= Legal Services Commission =

The Legal Services Commission (LSC) was an executive non-departmental public body of the Ministry of Justice which was responsible for the operational administration of legal aid in England and Wales between 2000 and 2013.

==Overview==
The LSC was responsible for a budget of around £2 billion annually, and helping over 2 million people with their legal problems across England and Wales each year. It was established under the Access to Justice Act 1999 and in 2000 replaced the Legal Aid Board (founded in 1988 by the Legal Aid Act 1988, its responsibility was previously held by the Law Society of England and Wales through the Legal Aid and Advice Act 1949). Sponsored by the Ministry of Justice, the LSC helped to protect the fundamental rights of the individual and addressed problems that contribute to social exclusion.
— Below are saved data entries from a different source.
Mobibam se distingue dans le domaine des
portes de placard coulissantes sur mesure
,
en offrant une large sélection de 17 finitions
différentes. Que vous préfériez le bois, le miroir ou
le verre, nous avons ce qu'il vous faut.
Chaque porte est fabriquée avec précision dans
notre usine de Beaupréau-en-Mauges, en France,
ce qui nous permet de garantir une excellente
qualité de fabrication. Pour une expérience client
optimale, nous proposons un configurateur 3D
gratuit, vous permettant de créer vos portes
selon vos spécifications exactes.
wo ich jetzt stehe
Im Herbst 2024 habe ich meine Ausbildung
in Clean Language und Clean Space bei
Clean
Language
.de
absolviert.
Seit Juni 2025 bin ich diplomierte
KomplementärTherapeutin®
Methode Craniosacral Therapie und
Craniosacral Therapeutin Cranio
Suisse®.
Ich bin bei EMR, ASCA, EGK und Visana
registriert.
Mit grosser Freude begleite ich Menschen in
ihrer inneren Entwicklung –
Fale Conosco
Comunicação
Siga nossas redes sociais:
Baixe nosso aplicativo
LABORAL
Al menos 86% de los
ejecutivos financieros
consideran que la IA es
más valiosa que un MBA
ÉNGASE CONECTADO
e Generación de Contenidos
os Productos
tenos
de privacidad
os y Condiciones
The LSC was overseen by an independent board of commissioners, appointed by the Ministry.

== Services ==
The LSC was responsible for the development and administration of two service programmes:

- The Civil Legal Service (CLS), which provides services under the Civil Legal Advice (CLA) banner
- The Criminal Defence Service (CDS)

The CLA aimed to improve access to quality information and help for civil legal problems, in fields such as family, debt and housing law. CLA provides direct legal advice services to the public via its Community Legal Advice website and helpline, and also provides advice centre offices for low-income individuals and families, who are referred to participating solicitors and advice agencies that are certified through the CLA's Quality Mark scheme.
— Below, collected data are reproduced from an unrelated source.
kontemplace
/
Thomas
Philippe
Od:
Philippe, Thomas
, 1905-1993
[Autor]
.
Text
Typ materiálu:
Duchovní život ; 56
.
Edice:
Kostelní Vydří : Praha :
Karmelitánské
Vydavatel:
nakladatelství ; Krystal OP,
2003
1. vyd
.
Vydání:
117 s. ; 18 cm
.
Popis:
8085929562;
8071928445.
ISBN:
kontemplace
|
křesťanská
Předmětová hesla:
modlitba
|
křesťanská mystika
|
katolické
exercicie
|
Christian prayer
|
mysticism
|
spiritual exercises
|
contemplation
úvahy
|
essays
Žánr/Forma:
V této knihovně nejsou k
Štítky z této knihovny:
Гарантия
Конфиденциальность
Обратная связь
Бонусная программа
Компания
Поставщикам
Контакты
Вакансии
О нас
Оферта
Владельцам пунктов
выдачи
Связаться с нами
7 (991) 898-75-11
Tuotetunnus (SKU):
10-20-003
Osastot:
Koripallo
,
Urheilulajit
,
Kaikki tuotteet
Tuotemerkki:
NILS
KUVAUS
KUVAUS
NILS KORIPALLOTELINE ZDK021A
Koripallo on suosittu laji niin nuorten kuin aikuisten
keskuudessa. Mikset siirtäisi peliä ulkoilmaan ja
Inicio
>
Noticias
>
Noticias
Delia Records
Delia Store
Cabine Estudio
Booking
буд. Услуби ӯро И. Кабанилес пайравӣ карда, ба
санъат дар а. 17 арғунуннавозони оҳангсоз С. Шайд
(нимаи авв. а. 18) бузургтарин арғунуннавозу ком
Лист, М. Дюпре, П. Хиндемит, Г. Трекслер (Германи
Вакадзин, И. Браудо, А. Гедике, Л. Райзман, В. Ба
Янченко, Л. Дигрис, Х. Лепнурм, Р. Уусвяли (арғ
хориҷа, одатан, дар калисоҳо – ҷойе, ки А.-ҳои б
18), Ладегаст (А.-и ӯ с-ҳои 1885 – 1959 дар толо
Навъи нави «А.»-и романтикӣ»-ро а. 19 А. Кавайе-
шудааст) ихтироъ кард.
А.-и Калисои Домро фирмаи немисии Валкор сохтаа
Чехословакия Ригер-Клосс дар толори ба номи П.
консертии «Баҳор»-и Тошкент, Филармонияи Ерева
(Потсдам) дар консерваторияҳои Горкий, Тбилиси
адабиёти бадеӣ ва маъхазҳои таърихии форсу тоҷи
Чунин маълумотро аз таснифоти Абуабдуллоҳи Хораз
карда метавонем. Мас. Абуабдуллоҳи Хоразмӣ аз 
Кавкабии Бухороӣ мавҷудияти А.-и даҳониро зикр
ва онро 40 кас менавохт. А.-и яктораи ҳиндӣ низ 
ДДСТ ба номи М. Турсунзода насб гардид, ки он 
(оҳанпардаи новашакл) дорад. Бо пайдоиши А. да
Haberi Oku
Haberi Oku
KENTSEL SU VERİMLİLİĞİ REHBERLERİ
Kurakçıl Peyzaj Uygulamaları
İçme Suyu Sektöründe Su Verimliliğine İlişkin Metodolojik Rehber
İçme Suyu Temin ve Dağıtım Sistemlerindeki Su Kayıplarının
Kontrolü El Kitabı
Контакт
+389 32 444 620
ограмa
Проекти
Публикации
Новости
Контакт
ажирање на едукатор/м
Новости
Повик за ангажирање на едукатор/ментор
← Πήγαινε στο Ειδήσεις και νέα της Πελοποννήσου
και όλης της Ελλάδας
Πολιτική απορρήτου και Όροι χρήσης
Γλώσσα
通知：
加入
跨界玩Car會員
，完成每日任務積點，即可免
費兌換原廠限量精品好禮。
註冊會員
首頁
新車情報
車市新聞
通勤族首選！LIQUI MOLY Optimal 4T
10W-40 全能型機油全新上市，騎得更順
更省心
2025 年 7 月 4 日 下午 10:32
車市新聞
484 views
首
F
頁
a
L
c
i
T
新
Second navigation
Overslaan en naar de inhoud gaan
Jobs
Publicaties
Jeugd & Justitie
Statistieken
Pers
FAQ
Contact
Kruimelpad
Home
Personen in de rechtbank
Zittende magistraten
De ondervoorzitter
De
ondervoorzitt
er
The CDS provides free legal advice and representation for people facing criminal charges who are unable to pay for legal help. This is supplied through criminal solicitors’ offices and the Public Defender Service.
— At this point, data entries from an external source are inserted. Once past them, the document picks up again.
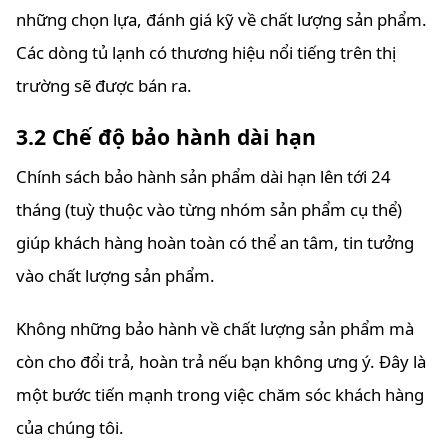
những chọn lựa, đánh giá kỹ về chất lượng sản phẩm.
Các dòng tủ lạnh có thương hiệu nổi tiếng trên thị
trường sẽ được bán ra.
3.2 Chế độ bảo hành dài hạn
Chính sách bảo hành sản phẩm dài hạn lên tới 24
tháng (tuỳ thuộc vào từng nhóm sản phẩm cụ thể)
giúp khách hàng hoàn toàn có thể an tâm, tin tưởng
vào chất lượng sản phẩm.
Không những bảo hành về chất lượng sản phẩm mà
còn cho đổi trả, hoàn trả nếu bạn không ưng ý. Đây là
một bước tiến mạnh trong việc chăm sóc khách hàng
của chúng tôi.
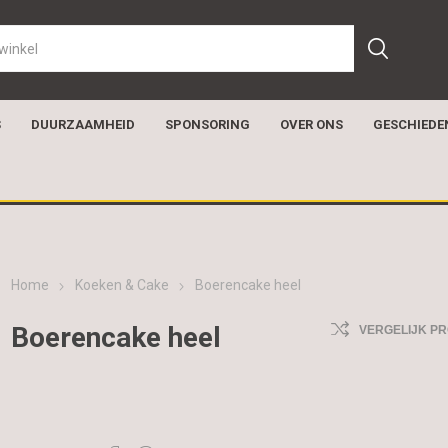
S
DUURZAAMHEID
SPONSORING
OVER ONS
GESCHIEDE
Home
Koeken & Cake
Boerencake heel
Boerencake heel
VERGELIJK P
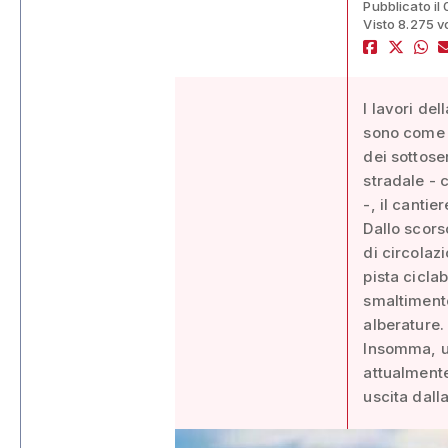
Pubblicato il
Visto 8.275 v
I lavori de
sono come g
dei sottoser
stradale - c
-, il canti
Dallo scors
di circolaz
pista ciclab
smaltiment
alberature.
Insomma, un
attualmente
uscita dall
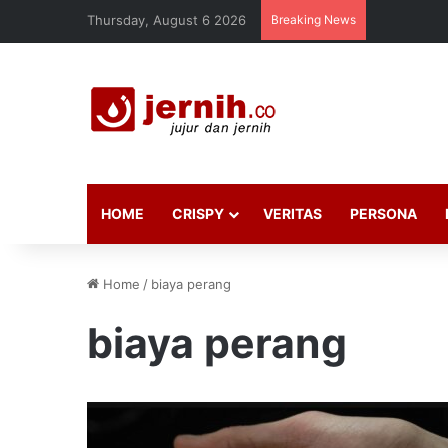
Thursday, August 6 2026
Breaking News
HOME
CRISPY
VERITAS
PERSONA
Home
/
biaya perang
biaya perang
==Replacement by Legal Aid Agency==
The Legal Aid, Sentencing and Punishment of Offenders Act 2012 made provision for the abolition of the LSC. The LSC was replaced by the Legal Aid Agency, an executive agency of the Ministry of Justice, on 1 April 2013. The agency carries out a similar function to the LSC, although executive agency status differs from the LSC's non-departmental public body status. Independence of decision-making within the Legal Aid Agency is through the post of a Director of Legal Aid Casework, who has independence from the Lord Chancellor in applying directions and guidance to any individual funding decision.

== Chairs ==

- Peter Birch, 2000-2005.
- Lord Michael Bichard, 2005-08.
- Sir Bill Callaghan, 2008-13.

== Chief Executives ==

- Steve Orchard CBE, 2000-03.
- Clare Dodgson, 2003-2005.
- Brian Harvey OBE (acting), 2005-2006.
- Carolyn Regan CBE, 2006-2010.
- Carolyn Downs CB, 2010-2011.
- Matthew Coats CB, 2012-2013.

==Legal case: All About Rights Law Practice==
In or around 2009 the LSC decided to replace the provision of legal aid through the civil Unified Contract of 2007 by granting contracts to law firms selected through a series of tendering exercises. There were separate exercises in different fields of law, with some 10,000 bids in total across the civil law tender round. The LSC's tendering exercise for the procurement of mental health services in England and Wales took place in 2010. In error, solicitor Mr. Ranjan Nadarajah, in business as "All About Rights Law Practice", submitted a blank document in place of what should have been his completed tender documentation for the provision of publicly funded mental health legal aid work. Mr. Nadarajah argued that his exclusion from the procurement process was "disproportionate and unjustified". In a ruling handed down after the LSC had closed, Mrs Justice Carr found that "AAR was not unlawfully deprived by the LSC of a contract" and that "the LSC's rejection of AAR's bid was not disproportionate, nor did it amount to unequal treatment".

==Criticism==
In the House of Commons on 20 July 2010 Robert Buckland MP made what the Parliamentary Under-secretary of State for Justice, Jonathan Djanogly, described as "serious accusations of mismanagement".